▶ **Task details**:
The expected output is the full set of entries, printed exactly, without pictures.

▶ **Records supplied**:
⁂

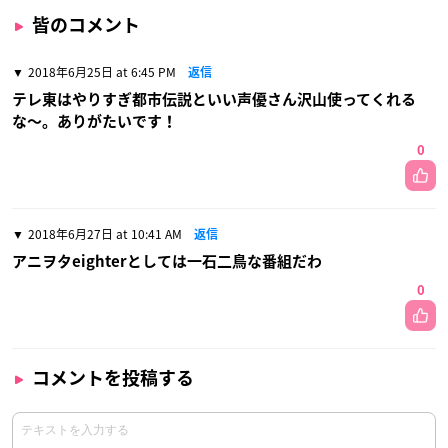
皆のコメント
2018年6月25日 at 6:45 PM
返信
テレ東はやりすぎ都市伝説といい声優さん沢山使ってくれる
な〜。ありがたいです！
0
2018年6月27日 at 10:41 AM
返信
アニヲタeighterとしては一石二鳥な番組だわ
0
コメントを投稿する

⁂

▶ **Task answer**:
皆のコメント
2018年6月25日 at 6:45 PM
返信
テレ東はやりすぎ都市伝説といい声優さん沢山使ってくれる
な〜。ありがたいです！
0
2018年6月27日 at 10:41 AM
返信
アニヲタeighterとしては一石二鳥な番組だわ
0
コメントを投稿する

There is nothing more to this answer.